R3303-HP HSR6800 Routers Layer 3 - IP Services Configuration Guide
70
Configuring DHCP snooping
A DHCP snooping-enabled device must be either between the DHCP client and relay agent, or between
the DHCP client and server. It does not work if it is between the DHCP relay agent and DHCP server.
This feature is supported only when SAP modules operate in bridge mode.
Overview
DHCP snooping defines trusted and untrusted ports to make sure that clients obtain IP addresses only
from authorized DHCP servers.
• Trusted—A trusted port can forward DHCP messages correctly to make sure the clients get IP
addresses from authorized DHCP servers.
• Untrusted—An untrusted port discards received DHCP-ACK and DHCP-OFFER messages to
prevent unauthorized servers from assigning IP addresses.
DHCP snooping reads DHCP-ACK messages received from trusted ports and DHCP-REQUEST
messages to create DHCP snooping entries.

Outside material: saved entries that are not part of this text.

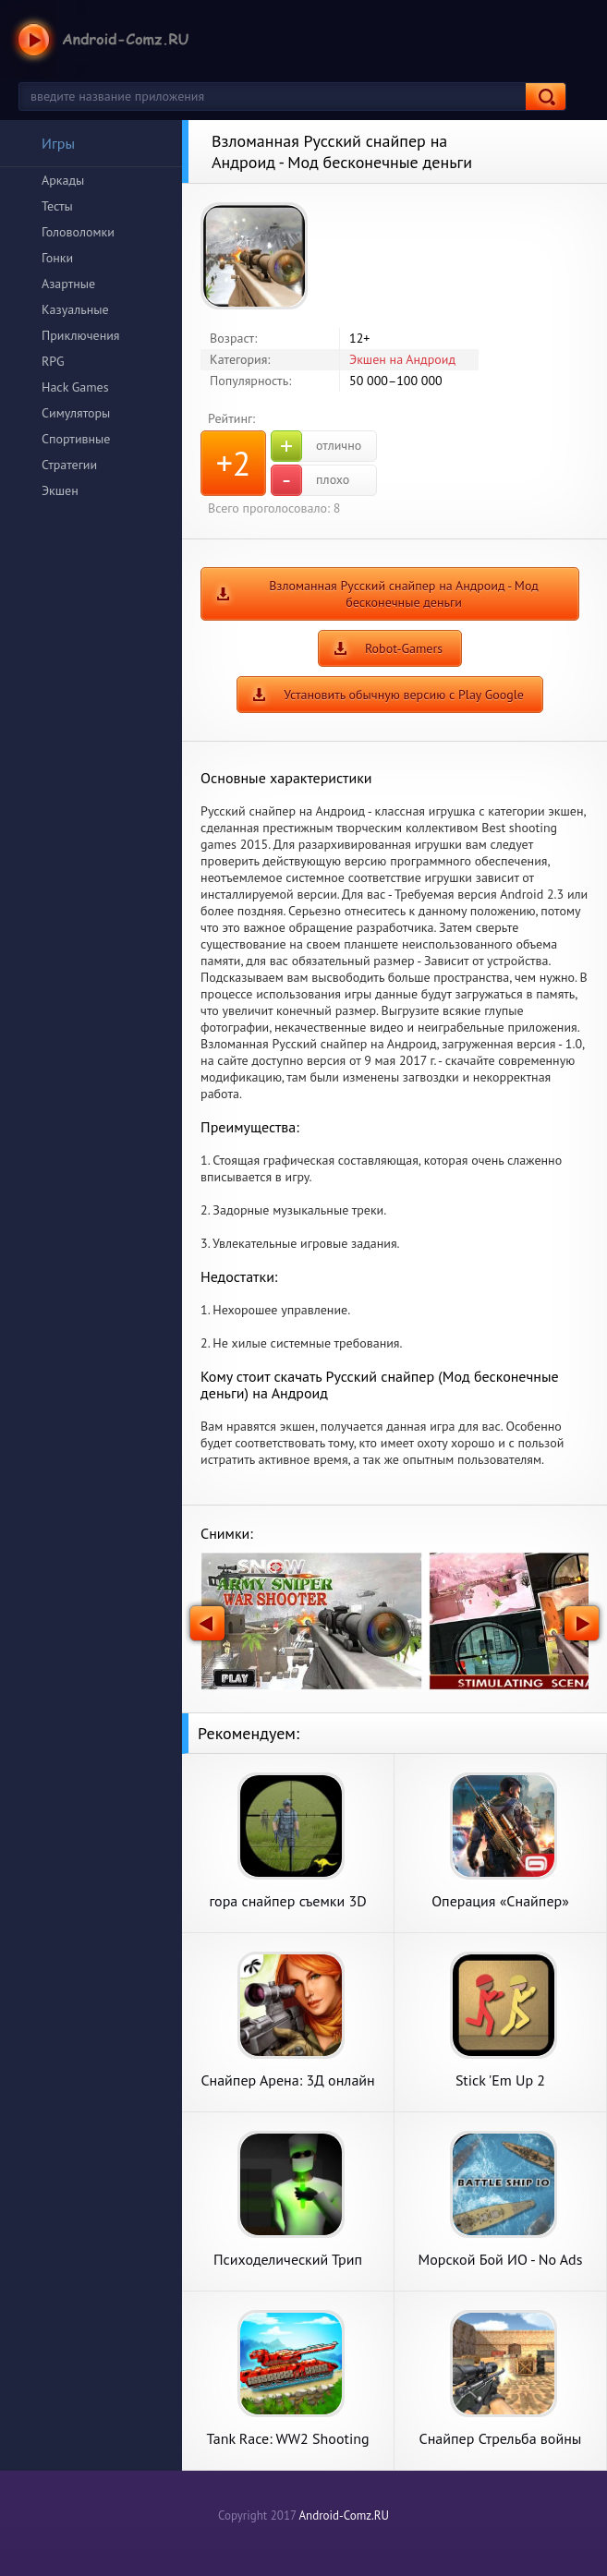 The width and height of the screenshot is (607, 2576). What do you see at coordinates (404, 694) in the screenshot?
I see `Установить обычную версию с Play Google` at bounding box center [404, 694]. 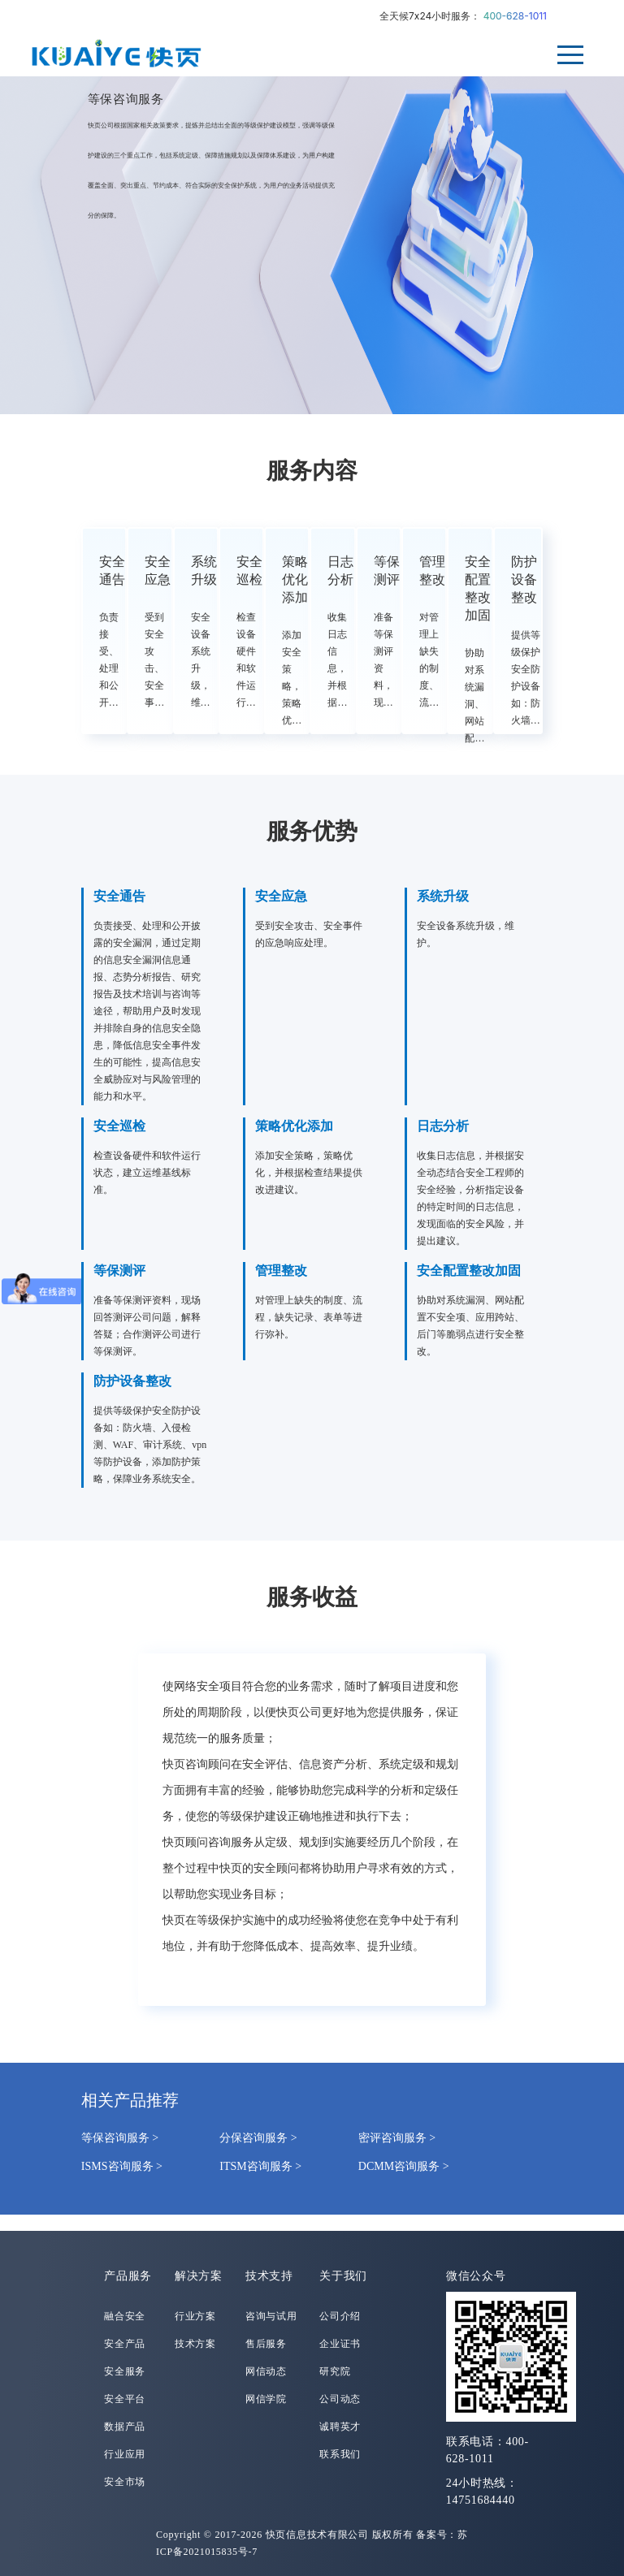  Describe the element at coordinates (340, 2426) in the screenshot. I see `诚聘英才` at that location.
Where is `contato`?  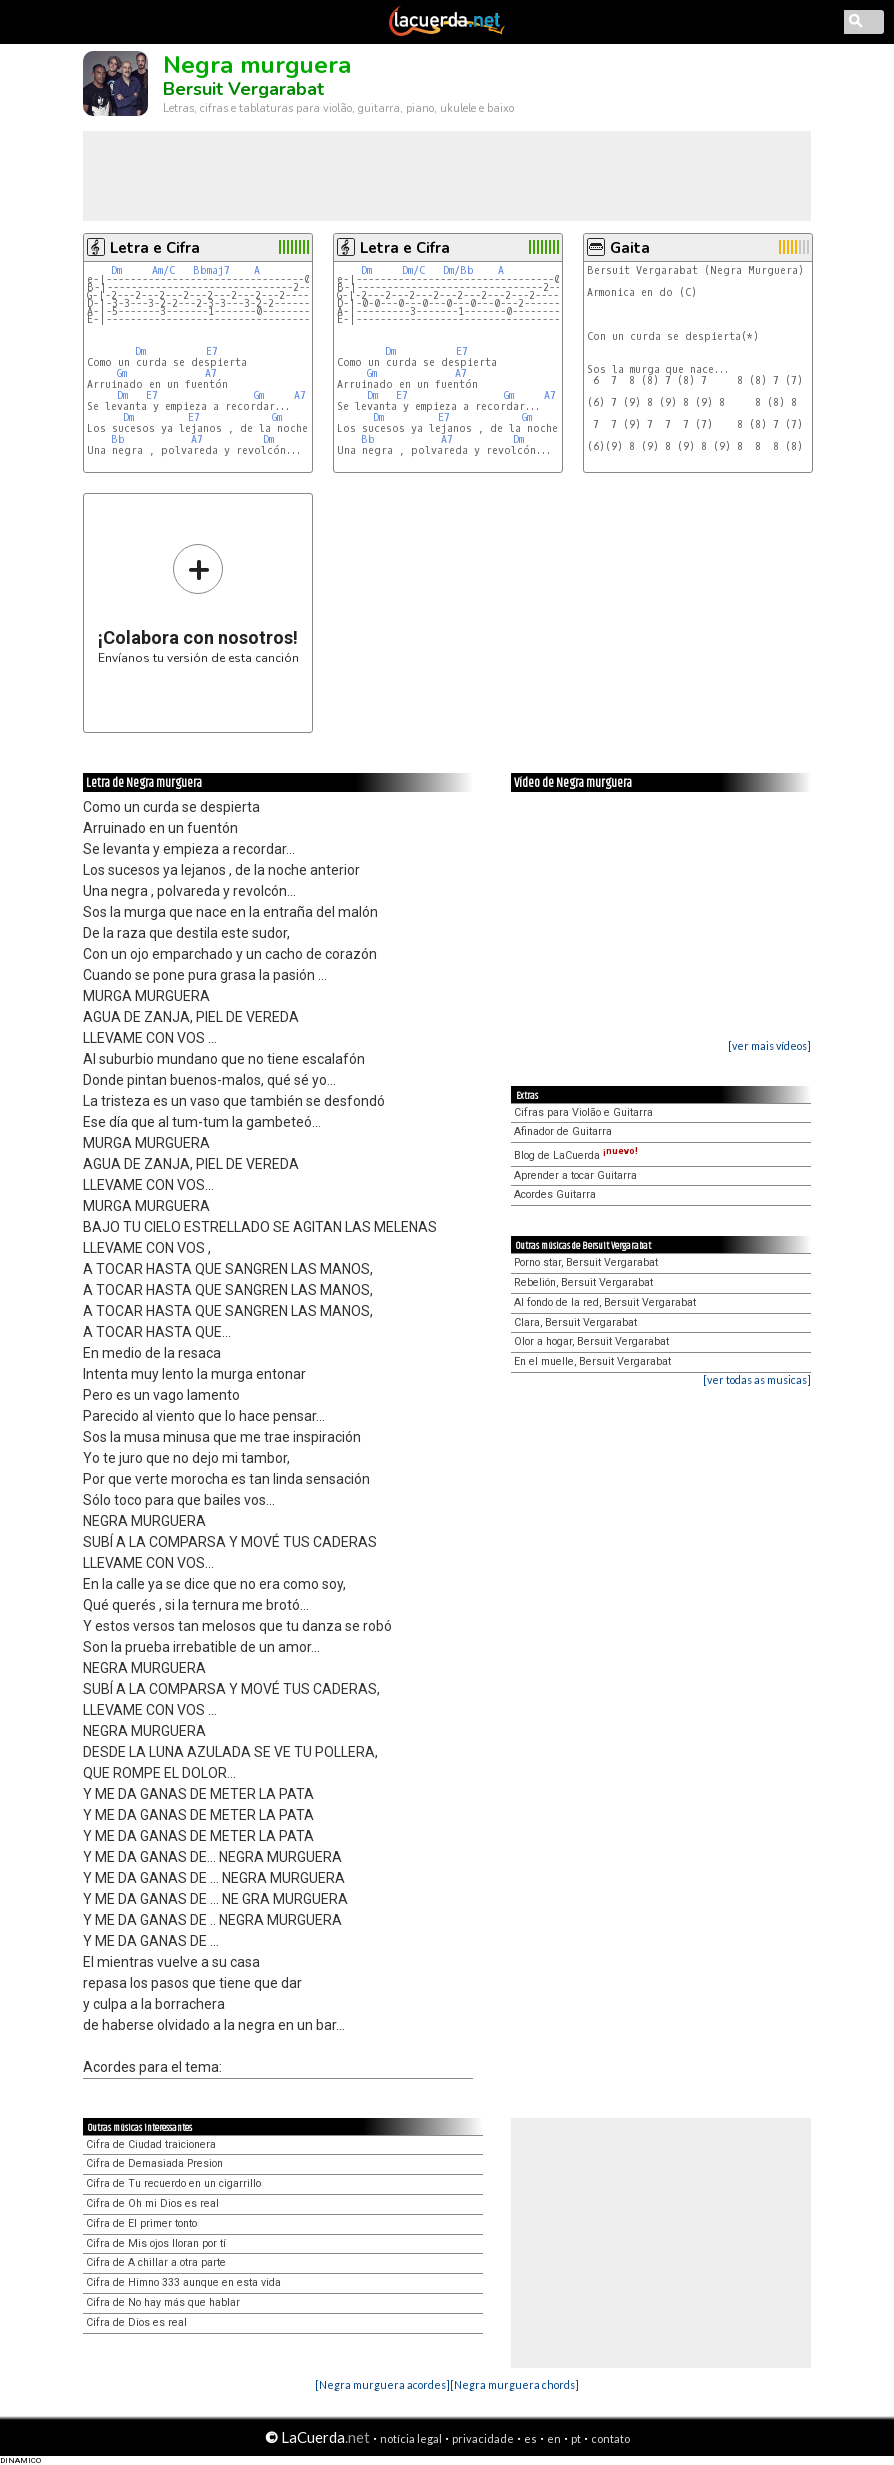 contato is located at coordinates (610, 2438).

A DHCP snooping entry includes the MAC and IP
addresses of a client, the port that connects to the DHCP client, and the VLAN of the port.
The following features need to use DHCP snooping entries:
• ARP detection—Uses DHCP snooping entries to filter ARP packets from unauthorized clients. For
more information, see Security Configuration Guide.
• IP source guard—Uses DHCP snooping entries to filter illegal packets on a per-port basis. For more
information, see Security Configuration Guide.
• VLAN mapping—The device replaces service provider VLANs (SVLANs) in packets with customer
VLANs (CVLANs) by searching corresponding DHCP snooping entries for DHCP client information
including IP addresses, MAC addresses, and CVLANs, before sending the packets to clients. For
more information, see Layer 2—LAN Switching Configuration Guide.